What you need to do
Pictures found in the material must be left out, and every line returned as written.

Supplied data
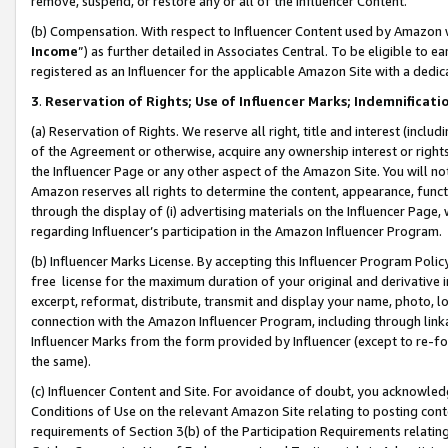
remove, suspend, or restore any or all of the Influencer Content.
(b) Compensation. With respect to Influencer Content used by Amazon w
Income
”) as further detailed in Associates Central. To be eligible t
registered as an Influencer for the applicable Amazon Site with a dedic
3
.
Reservation of Rights; Use of Influencer Marks; Indemnificati
(a) Reservation of Rights. We reserve all right, title and interest (includ
of the Agreement or otherwise, acquire any ownership interest or rights
the Influencer Page or any other aspect of the Amazon Site. You will not 
Amazon reserves all rights to determine the content, appearance, functi
through the display of (i) advertising materials on the Influencer Page, w
regarding Influencer’s participation in the Amazon Influencer Program.
(b) Influencer Marks License. By accepting this Influencer Program Poli
free license for the maximum duration of your original and derivative in
excerpt, reformat, distribute, transmit and display your name, photo, 
connection with the Amazon Influencer Program, including through link
Influencer Marks from the form provided by Influencer (except to re-for
the same).
(c) Influencer Content and Site. For avoidance of doubt, you acknowledg
Conditions of Use on the relevant Amazon Site relating to posting conte
requirements of Section 3(b) of the Participation Requirements relating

Solution for this problem
remove, suspend, or restore any or all of the Influencer Content.
(b) Compensation. With respect to Influencer Content used by Amazon w
Income
”) as further detailed in Associates Central. To be eligible t
registered as an Influencer for the applicable Amazon Site with a dedic
3
.
Reservation of Rights; Use of Influencer Marks; Indemnificati
(a) Reservation of Rights. We reserve all right, title and interest (includ
of the Agreement or otherwise, acquire any ownership interest or rights
the Influencer Page or any other aspect of the Amazon Site. You will not 
Amazon reserves all rights to determine the content, appearance, functi
through the display of (i) advertising materials on the Influencer Page, w
regarding Influencer’s participation in the Amazon Influencer Program.
(b) Influencer Marks License. By accepting this Influencer Program Poli
free license for the maximum duration of your original and derivative in
excerpt, reformat, distribute, transmit and display your name, photo, 
connection with the Amazon Influencer Program, including through link
Influencer Marks from the form provided by Influencer (except to re-for
the same).
(c) Influencer Content and Site. For avoidance of doubt, you acknowledg
Conditions of Use on the relevant Amazon Site relating to posting conte
requirements of Section 3(b) of the Participation Requirements relating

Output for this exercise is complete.